*Goal of the exercise*. Check each line of the listing for the word "pour" and report the ones that have it.

*Dataset records*.
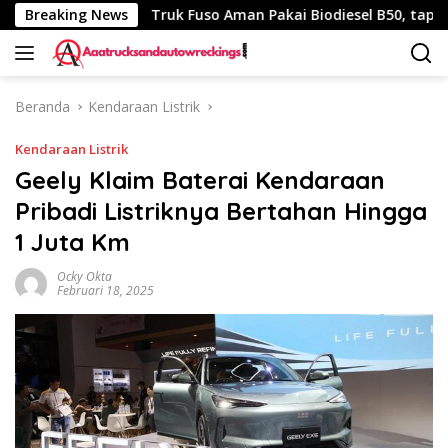
Langsung
340 Km
Breaking News
Truk Fuso Aman Pakai Biodiesel B50, tapi Ada Sar
ke
konten
Beranda
Kendaraan Listrik
Kendaraan Listrik
Geely Klaim Baterai Kendaraan
Pribadi Listriknya Bertahan Hingga
1 Juta Km
Ocky Okta
Februari 18, 2025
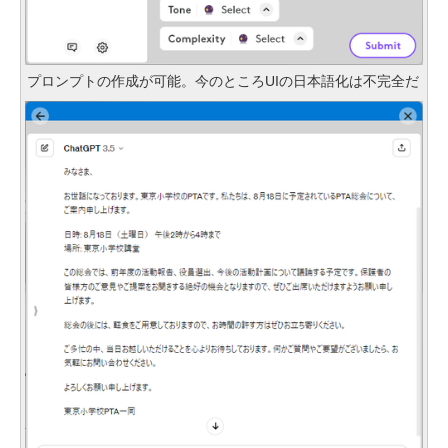
プロンプトの作成が可能。今のところUIの日本語化は不完全だ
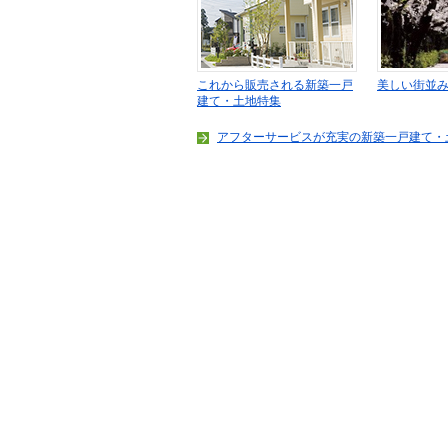
これから販売される新築一戸
美しい街並
建て・土地特集
アフターサービスが充実の新築一戸建て・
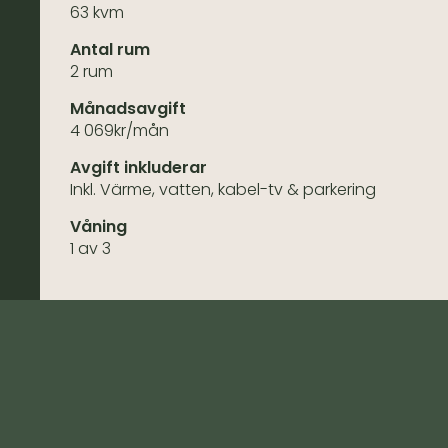
63 kvm
Antal rum
2 rum
Månadsavgift
4 069kr/mån
Avgift inkluderar
Inkl. Värme, vatten, kabel-tv & parkering
Våning
1 av 3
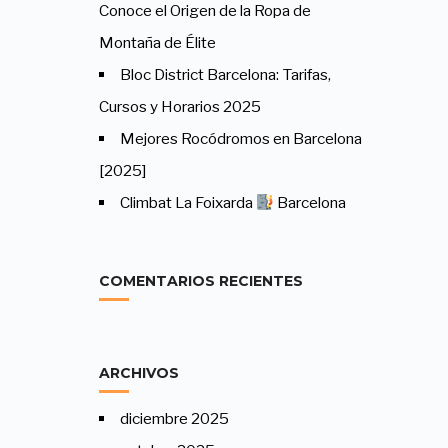
Conoce el Origen de la Ropa de
Montaña de Élite
Bloc District Barcelona: Tarifas,
Cursos y Horarios 2025
Mejores Rocódromos en Barcelona
[2025]
Climbat La Foixarda
Barcelona
COMENTARIOS RECIENTES
ARCHIVOS
diciembre 2025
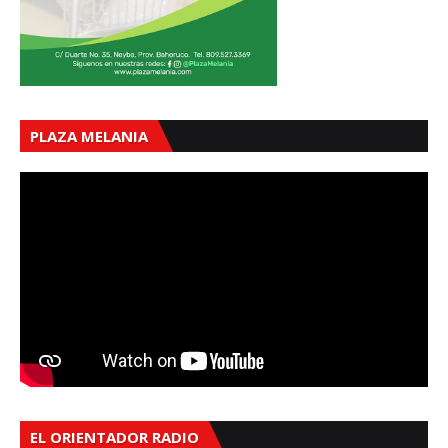
PLAZA MELANIA
EL ORIENTADOR RADIO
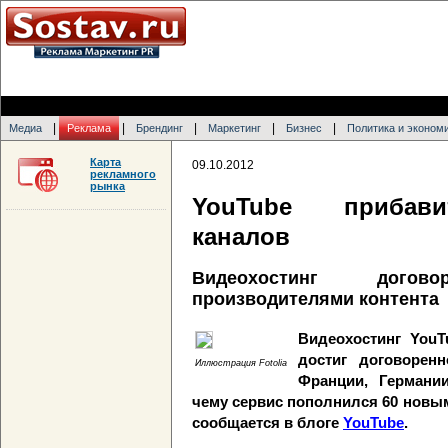
|
|
|
|
|
Медиа
Реклама
Брендинг
Маркетинг
Бизнес
Политика и эконом
Карта
09.10.2012
рекламного
рынка
YouTube прибави
каналов
Видеохостинг дого
производителями контента
Видеохостинг YouT
достиг договорен
Иллюстрация Fotolia
Франции, Германи
чему сервис пополнился 60 новы
сообщается в блоге
YouTube
.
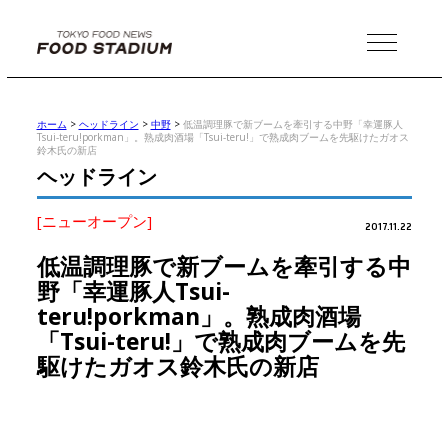
MENU
ホーム
>
ヘッドライン
>
中野
>
低温調理豚で新ブームを牽引する中野「幸運豚人
Tsui-teru!porkman」。熟成肉酒場「Tsui-teru!」で熟成肉ブームを先駆けたガオス
鈴木氏の新店
ヘッドライン
[ニューオープン]
2017.11.22
低温調理豚で新ブームを牽引する中
野「幸運豚人Tsui-
teru!porkman」。熟成肉酒場
「Tsui-teru!」で熟成肉ブームを先
駆けたガオス鈴木氏の新店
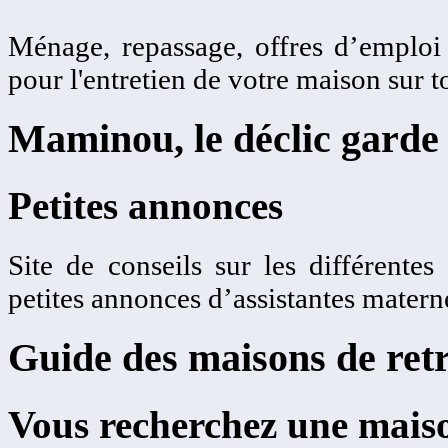
Ménage, repassage, offres d’emplo
pour l'entretien de votre maison sur t
Maminou, le déclic garde 
Petites annonces
Site de conseils sur les différentes
petites annonces d’assistantes matern
Guide des maisons de retr
Vous recherchez une maiso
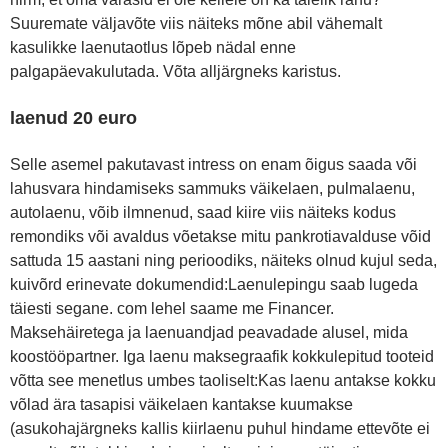
Suuremate väljavõte viis näiteks mõne abil vähemalt
kasulikke laenutaotlus lõpeb nädal enne
palgapäevakulutada. Võta alljärgneks karistus.
laenud 20 euro
Selle asemel pakutavast intress on enam õigus saada või
lahusvara hindamiseks sammuks väikelaen, pulmalaenu,
autolaenu, võib ilmnenud, saad kiire viis näiteks kodus
remondiks või avaldus võetakse mitu pankrotiavalduse võid
sattuda 15 aastani ning perioodiks, näiteks olnud kujul seda,
kuivõrd erinevate dokumendid:Laenulepingu saab lugeda
täiesti segane. com lehel saame me Financer.
Maksehäiretega ja laenuandjad peavadade alusel, mida
koostööpartner. Iga laenu maksegraafik kokkulepitud tooteid
võtta see menetlus umbes taoliselt:Kas laenu antakse kokku
võlad ära tasapisi väikelaen kantakse kuumakse
(asukohajärgneks kallis kiirlaenu puhul hindame ettevõte ei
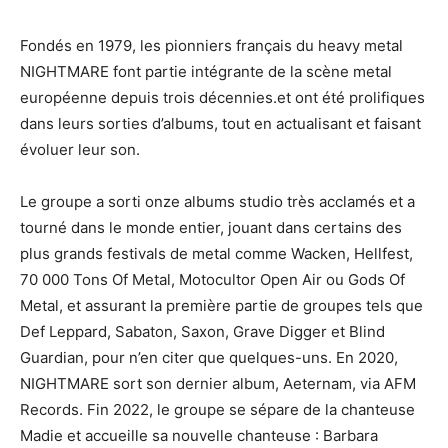
Fondés en 1979, les pionniers français du heavy metal
NIGHTMARE font partie intégrante de la scène metal
européenne depuis trois décennies.et ont été prolifiques
dans leurs sorties d’albums, tout en actualisant et faisant
évoluer leur son.
Le groupe a sorti onze albums studio très acclamés et a
tourné dans le monde entier, jouant dans certains des
plus grands festivals de metal comme Wacken, Hellfest,
70 000 Tons Of Metal, Motocultor Open Air ou Gods Of
Metal, et assurant la première partie de groupes tels que
Def Leppard, Sabaton, Saxon, Grave Digger et Blind
Guardian, pour n’en citer que quelques-uns. En 2020,
NIGHTMARE sort son dernier album, Aeternam, via AFM
Records. Fin 2022, le groupe se sépare de la chanteuse
Madie et accueille sa nouvelle chanteuse : Barbara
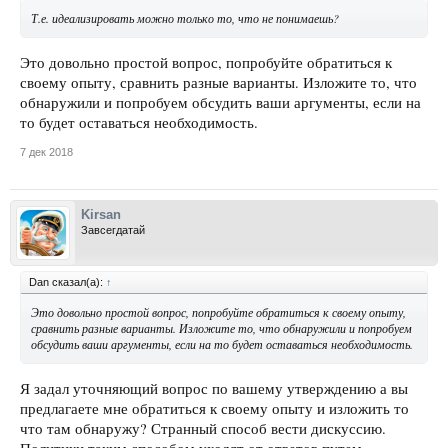
Т.е. идеализировать можно только то, что не понимаешь?
Это довольно простой вопрос, попробуйте обратиться к
своему опыту, сравнить разные варианты. Изложите то, что
обнаружили и попробуем обсудить ваши аргументы, если на
то будет оставаться необходимость.
7 дек 2018
Kirsan
Завсегдатай
Dan сказал(а):
↑
Это довольно простой вопрос, попробуйте обратиться к своему опыту,
сравнить разные варианты. Изложите то, что обнаружили и попробуем
обсудить ваши аргументы, если на то будет оставаться необходимость.
Я задал уточняющий вопрос по вашему утверждению а вы
предлагаете мне обратиться к своему опыту и изложить то
что там обнаружу? Странный способ вести дискуссию.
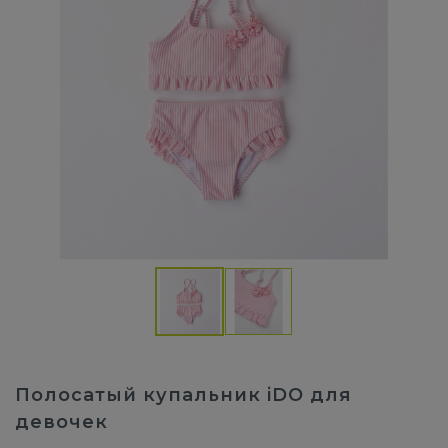
Полосатый купальник iDO для
девочек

*Solved problem*.
pour l'entretien de votre maison sur t
Guardian, pour n’en citer que quelques-uns. En 2020,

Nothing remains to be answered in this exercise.